Mixed anion compounds consisting of multiple anions have attracted much attention. The use of multiple anions affords unusual local coordination around a cation in an inorganic crystal, giving greater chances to impart new materials properties as compared to conventional mono-anionic oxides or nitrides. In addition, as anions of abundant elements including hydrogen, chlorine, sulfur, phosphorus, carbon are especially focus on, the mixed anion approach is unimpeded by conventional problems of resource scarcity and distribution. The concept of the mixed anion compounds may not be restricted in inorganic crystalline solids, but expand to amorphous, non-crystalline nanomaterials, organic-inorganic hybrids, and other emerging materials. We now stand at the dawn of the mixed anion age.

This conference will provide a forum for extensive discussion and exchange of information among researchers exploring new mixed anion compounds and their functions with ‘mixing’ research communities that have been divided into many narrow disciplines. The scope of the symposium will include state-of-the art methods for structural and chemical characterization such as synchrotron-based spectroscopy and diffractometry, and combined in many cases with theoretical and simulation methodologies. In addition, new methodologies for synthesis tailor-made for the mixed anion compounds will also be one of the main topics under discussion.
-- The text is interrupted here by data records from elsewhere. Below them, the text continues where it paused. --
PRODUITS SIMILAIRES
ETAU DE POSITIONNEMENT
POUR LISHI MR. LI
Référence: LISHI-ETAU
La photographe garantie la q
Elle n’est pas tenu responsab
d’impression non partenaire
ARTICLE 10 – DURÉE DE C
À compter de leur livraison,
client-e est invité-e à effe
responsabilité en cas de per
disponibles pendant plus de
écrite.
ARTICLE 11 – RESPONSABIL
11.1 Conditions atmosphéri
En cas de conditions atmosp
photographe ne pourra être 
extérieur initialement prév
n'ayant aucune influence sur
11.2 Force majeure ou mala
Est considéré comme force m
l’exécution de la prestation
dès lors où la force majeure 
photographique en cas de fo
The conference’s scope will survey the mixed-anion materials landscape with emphasize on the following aspects:

Searches for new mixed-anion compounds with the goal to expand and tune their functionalities and electronic properties from anion control (e.g. dielectric, semiconductive, superconductive, ionic conductive, intercalation, redox, ferroelectric, ferromagnetic, thermoelectric, electrocatalytic, photocatalytic, luminescent, etc.…). Band gap and electronic structure engineering from anionic substitution. Electronic properties control based on heterostructures, interface phenomena, electrode interactions and various device prototypes demonstrations.

Advances in synthesis techniques that have enabled the development of mixed anion materials, with emphasize on more efficient and environmental friendly methods. Innovative synthesis routes for oxynitrides, oxyfluorides, oxyhydrides, …, coordination compounds, metal-organic frameworks, etc. with forms of powders, nanomaterials, bulk ceramics, glasses, thin films and single crystals.
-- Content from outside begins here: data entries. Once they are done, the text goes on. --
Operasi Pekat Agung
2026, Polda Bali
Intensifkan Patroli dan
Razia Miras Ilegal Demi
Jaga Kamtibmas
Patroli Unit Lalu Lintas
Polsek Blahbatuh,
Computational, theory, simulations, materials informatic approaches for design of new mixed anion-controlled materials and prediction of their functionalities. Theoretical concepts for novel physics and chemistry for synthetic routes, device structures, etc.
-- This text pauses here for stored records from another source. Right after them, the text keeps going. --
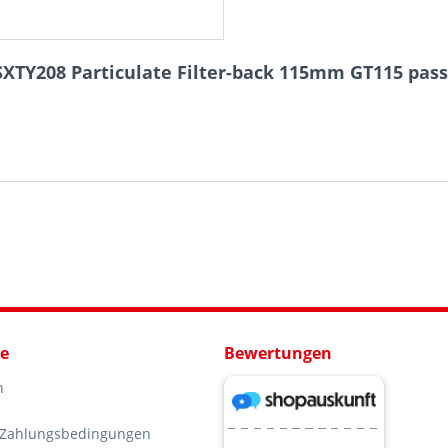
XTY208 Particulate Filter-back 115mm GT115 passe
ce
Bewertungen
n
 Zahlungsbedingungen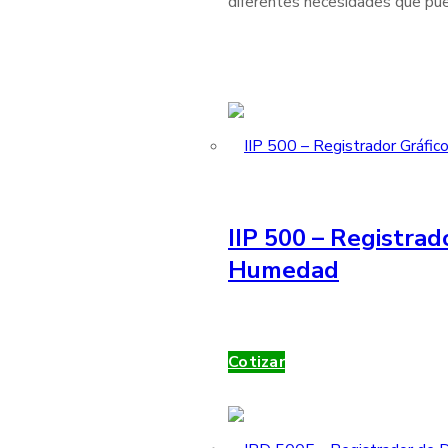
diferentes necesidades que pue
IIP 500 – Registrad
Humedad
Cotizar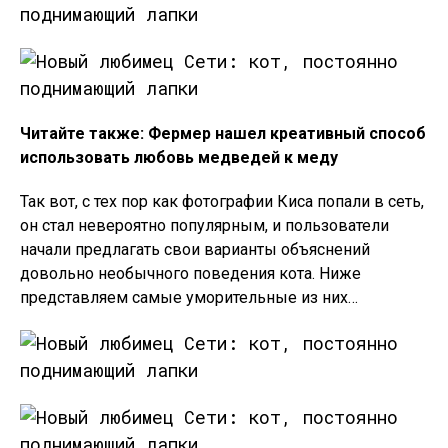
Читайте также:
Фермер нашел креативный способ
использовать любовь медведей к меду
Так вот, с тех пор как фотографии Киса попали в сеть,
он стал невероятно популярным, и пользователи
начали предлагать свои варианты объяснений
довольно необычного поведения кота. Ниже
представляем самые уморительные из них…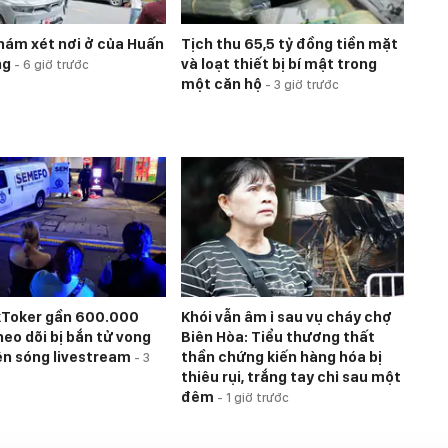
hám xét nơi ở của Huấn
Tịch thu 65,5 tỷ đồng tiền mặt
ng
và loạt thiết bị bí mật trong
-
6 giờ trước
một căn hộ
-
3 giờ trước
kToker gần 600.000
Khói vẫn âm ỉ sau vụ cháy chợ
heo dõi bị bắn tử vong
Biên Hòa: Tiểu thương thất
ên sóng livestream
thần chứng kiến hàng hóa bị
-
3
thiêu rụi, trắng tay chỉ sau một
đêm
-
1 giờ trước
State-of-the-art techniques and challenges in the analytical and functional properties characterization for mixed anion systems, including synchrotron and neutron diffractometry and spectroscopy, transmission electron microscopy-based advanced characterization.

Applications of mixed anion materials for production, conversion and storage of energy (supercapacitor, secondary battery, fuel cell, chemical sensor, photo- and electro-catalytic reactors), electronic and optical devices (thermoelectric converter, photovoltaic cell, transparent electronics, scintillator, nonlinear optics)